Jamil Zaki
Stanford University
ssnl.stanford.edu
What does your research focus on?
I study the cognitive and neural bases of social cognition and behavior, but that’s not very specific! For the past several years, my research focused on empathy and social cognition: how we make sense of and respond to other minds. In graduate school, I examined what’s known as “empathic accuracy” — one individual’s ability to insightfully assess another individual’s emotional states over time. I’m still deeply interested in empathy and social cognition, but more recently, I have set my sights not only on how we think about other people, but also how we behave towards them, and specifically why people so deeply value “being on the same page” as others (interpersonal alignment), and helping others (prosociality). I approach these topics through a wide variety of techniques — including neuroimaging, game theoretic tasks, psychophysiology, and experience sampling — and do my best to “follow the phenomenon” across disciplinary boundaries.
What drew you to this line of research and why is it exciting to you?
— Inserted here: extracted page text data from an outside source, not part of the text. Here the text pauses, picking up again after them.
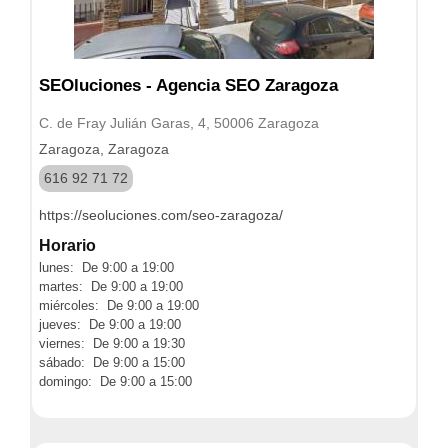
SEOluciones - Agencia SEO Zaragoza
C. de Fray Julián Garas, 4, 50006 Zaragoza
Zaragoza, Zaragoza
616 92 71 72
https://seoluciones.com/seo-zaragoza/
Horario
lunes: De 9:00 a 19:00
martes: De 9:00 a 19:00
miércoles: De 9:00 a 19:00
jueves: De 9:00 a 19:00
viernes: De 9:00 a 19:30
sábado: De 9:00 a 15:00
domingo: De 9:00 a 15:00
Growing up, I lived with my mother and grandmother, who are both from Peru; I also spent summers in Lima for much of my childhood. Peruvian culture is highly collectivistic, and the emotional lives of people there are intimately tied to the fortunes and emotions of those around them. Of course, this is the case all around the world, but the interdependent psychological makeup of the Peruvian side of my family always struck me as deeply meaningful. During high school, I read An Anthropologist on Mars by Oliver Sacks and started considering what Crick called “The Astonishing Hypothesis” — that everything about us resides somewhere in the physical makeup of our brain. Although this may sound more like “The Banal Hypothesis” 20 years later, it completely blew my 15-year-old mind, and I vowed to join the world of neuroscience. In college, I asked my first neuroscience professor whether I might bring together these two interests by studying empathy in the brain; he wrote off this idea as silly, because empathy requires two people, whereas fMRI scanners can only fit one. I was swayed by this argument at the time, but have since wizened up.
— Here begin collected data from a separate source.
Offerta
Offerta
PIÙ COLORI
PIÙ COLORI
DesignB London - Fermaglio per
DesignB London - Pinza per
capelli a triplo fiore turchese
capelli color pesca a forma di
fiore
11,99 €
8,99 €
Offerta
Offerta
The phenomena I study excite me because they seem so central to what makes us tick as a species. Humans are the world champions of understanding each other and working together, and it’s these abilities that allowed us to win the cross-species competition for global domination. At the same time, neuroscientists largely neglected these skills until the advent of “social neuroscience” in the last 10-20 years. Working as part of a new and growing field at this point in time is, to me, the best job in the world.
Who were/are your mentors or scientific influences?
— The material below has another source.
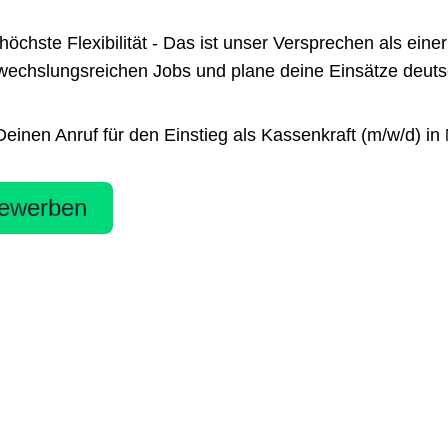
te Flexibilität - Das ist unser Versprechen als einer 
chslungsreichen Jobs und plane deine Einsätze deutsch
inen Anruf für den Einstieg als Kassenkraft (m/w/d) in
ewerben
Scientists’ careers are made by their relationships with research mentors, and in this respect I’ve been incredibly lucky. Kevin Ochsner was my primary mentor in graduate school, and when I started in 2005, we were both relatively new to the world of empathy research. We explored this domain together, honing our intuitions, making predictions, running studies, and repeating this cycle throughout the years. Niall Bolger was the other key member of my graduate advising team; he provided me with generous, (very) patient training in statistics, and also helped deepen my training in social psychology. Throughout this time, I also became close friends with Jason Mitchell, who later became my postdoctoral advisor. Jason is an amazingly precise experimentalist and writer, and he helped me sharpen these key skills over recent years. But more importantly than developing skills or mastering content, all of my mentors helped me model and intuit who I wanted to be as a researcher, and which scientific approaches and principles mean most to me.
What’s your future research agenda?
One of the best things about starting my own lab is that I no longer have to answer that question alone! Moving forward, much of the work I do will be inspired by the wonderful trainees in the lab. That said, some lines of research about which I’m especially excited right now include: (1) using Bayesian modeling to examine social cognition and emotion perception as rational forms of inference, (2) examining the role of empathy, interpersonal connection, and prosocial behavior in supporting healthy relationships and individual well-being, and (3) working on interventions to increase empathy within individuals, in populations with psychiatric disorders, and between groups in conflict.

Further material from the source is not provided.